Programming Diffusion and Localization of DNA Signals in 3D‐Printed DNA‐Functionalized Hydrogels

Additive manufacturing enables the generation of 3D structures with predefined shapes from a wide range of printable materials. However, most of the materials employed so far are static and do not provide any intrinsic programmability or pattern‐forming capability. Here, a low‐cost 3D bioprinting approach is developed, which is based on a commercially available extrusion printer that utilizes a DNA‐functionalized bioink, which allows to combine concepts developed in dynamic DNA nanotechnology with additive patterning techniques.
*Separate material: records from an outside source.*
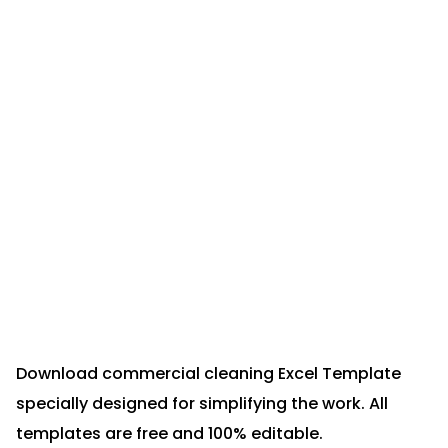
Download commercial cleaning Excel Template
specially designed for simplifying the work. All
templates are free and 100% editable.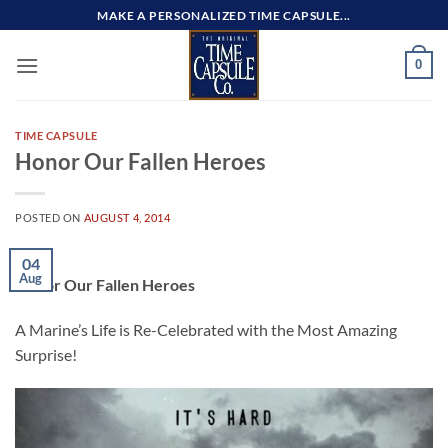
Skip
MAKE A PERSONALIZED TIME CAPSULE...
to
content
0
TIME CAPSULE
Honor Our Fallen Heroes
POSTED ON
AUGUST 4, 2014
04
Aug
Honor Our Fallen Heroes
A Marine’s Life is Re-Celebrated with the Most Amazing
Surprise!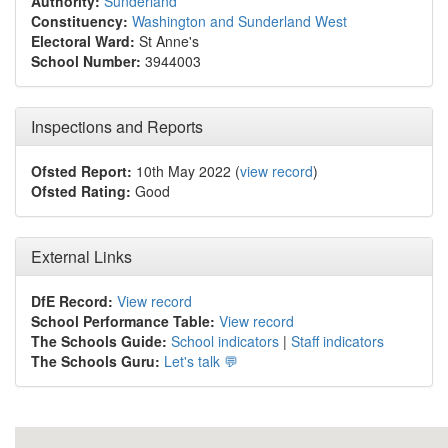
Authority:
Sunderland
Constituency:
Washington and Sunderland West
Electoral Ward:
St Anne's
School Number:
3944003
Inspections and Reports
Ofsted Report:
10th May 2022 (
view record
)
Ofsted Rating:
Good
External Links
DfE Record:
View record
School Performance Table:
View record
The Schools Guide:
School indicators
|
Staff indicators
The Schools Guru:
Let's talk 💬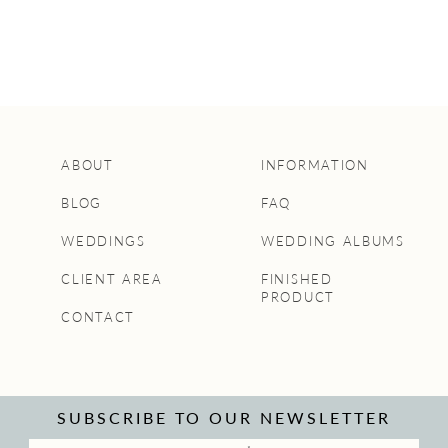
ABOUT
INFORMATION
BLOG
FAQ
WEDDINGS
WEDDING ALBUMS
CLIENT AREA
FINISHED
PRODUCT
CONTACT
SUBSCRIBE TO OUR NEWSLETTER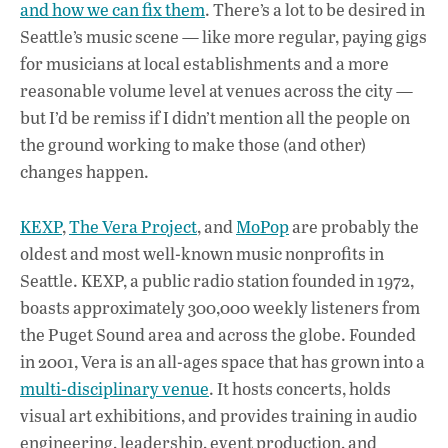
b
s
e
and how we can fix them
. There’s a lot to be desired in
o
A
dI
L
Seattle’s music scene — like more regular, paying gigs
for musicians at local establishments and a more
o
p
n
reasonable volume level at venues across the city —
k
p
but I’d be remiss if I didn’t mention all the people on
the ground working to make those (and other)
changes happen.
KEXP
,
The Vera Project
, and
MoPop
are probably the
oldest and most well-known music nonprofits in
Seattle. KEXP, a public radio station founded in 1972,
boasts approximately 300,000 weekly listeners from
the Puget Sound area and across the globe. Founded
in 2001, Vera is an all-ages space that has grown into a
multi-disciplinary venue
. It hosts concerts, holds
visual art exhibitions, and provides training in audio
engineering, leadership, event production, and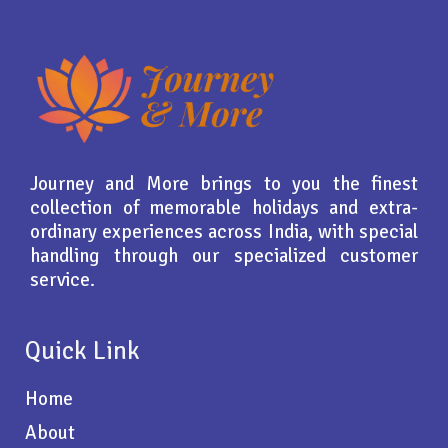
Journey and More brings to you the finest
collection of memorable holidays and extra-
ordinary experiences across India, with special
handling through our specialized customer
service.
Quick Link
Home
About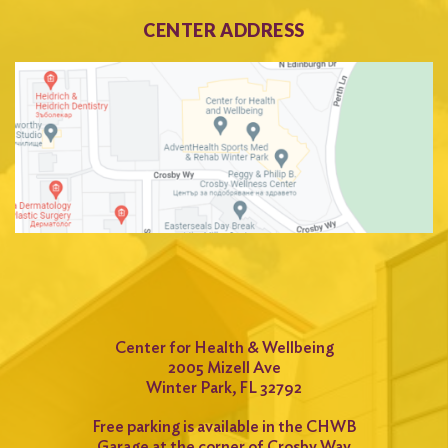
CENTER ADDRESS
Center for Health & Wellbeing
2005 Mizell Ave
Winter Park, FL 32792
Free parking is available in the CHWB
Garage at the corner of Crosby Way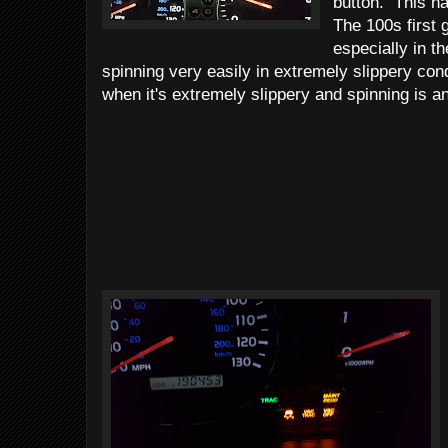
button. This ha
The 100s first 
especially in t
spinning very easily in extremely slippery co
when it's extremely slippery and spinning is an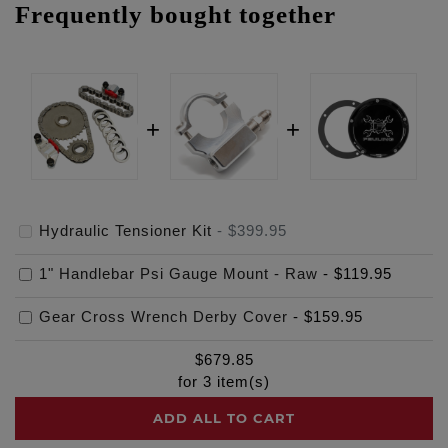
Frequently bought together
Hydraulic Tensioner Kit
-
$399.95
1" Handlebar Psi Gauge Mount - Raw
-
$119.95
Gear Cross Wrench Derby Cover
-
$159.95
$
679.85
for
3
item(s)
ADD ALL TO CART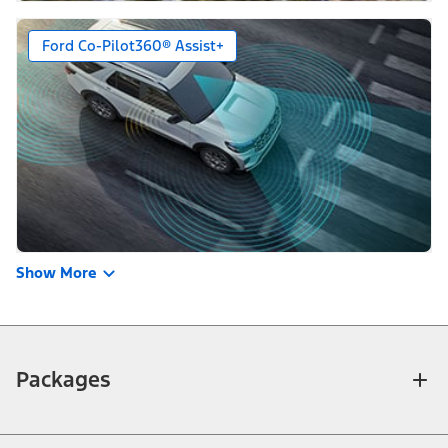
Ford Co-Pilot360® Assist+
Show More
Packages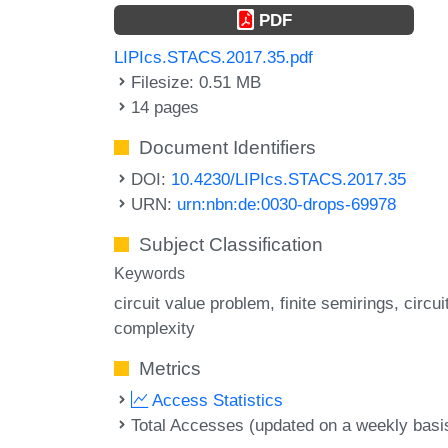
PDF
LIPIcs.STACS.2017.35.pdf
Filesize: 0.51 MB
14 pages
Document Identifiers
DOI:
10.4230/LIPIcs.STACS.2017.35
URN:
urn:nbn:de:0030-drops-69978
Subject Classification
Keywords
circuit value problem
finite semirings
circui
complexity
Metrics
Access Statistics
Total Accesses (updated on a weekly basi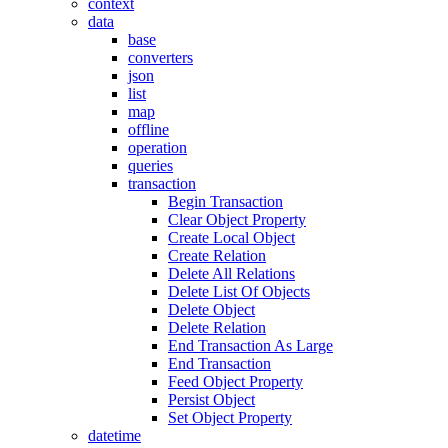
context
data
base
converters
json
list
map
offline
operation
queries
transaction
Begin Transaction
Clear Object Property
Create Local Object
Create Relation
Delete All Relations
Delete List Of Objects
Delete Object
Delete Relation
End Transaction As Large
End Transaction
Feed Object Property
Persist Object
Set Object Property
datetime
Hybridization between diffusing DNA signal strands and immobilized anchor strands can be used to tune diffusion properties of the signals, or to localize DNA strands within the gel in a sequence‐programmable manner. Furthermore, strand displacement mechanisms can be used to direct simple pattern formation processes and to control the availability of DNA sequences at specific locations. To support printing of DNA‐functionalized gel voxels at arbitrary positions, an open source python script that generates machine‐readable code (GCODE) from simple vector graphics input is developed. DNA nanotechnology enables sequence‐programmable assembly and operation of nanoscale structures, devices, and systems. In order to harness DNA’s molecular programming power also at larger length scales, however, novel strategies are required. Here, a bioprinting approach is developed for DNA‐functionalized bioinks that facilitate sequence‐programmable assembly and diffusion processes in millimeter‐scaled 3D‐printed gel structures.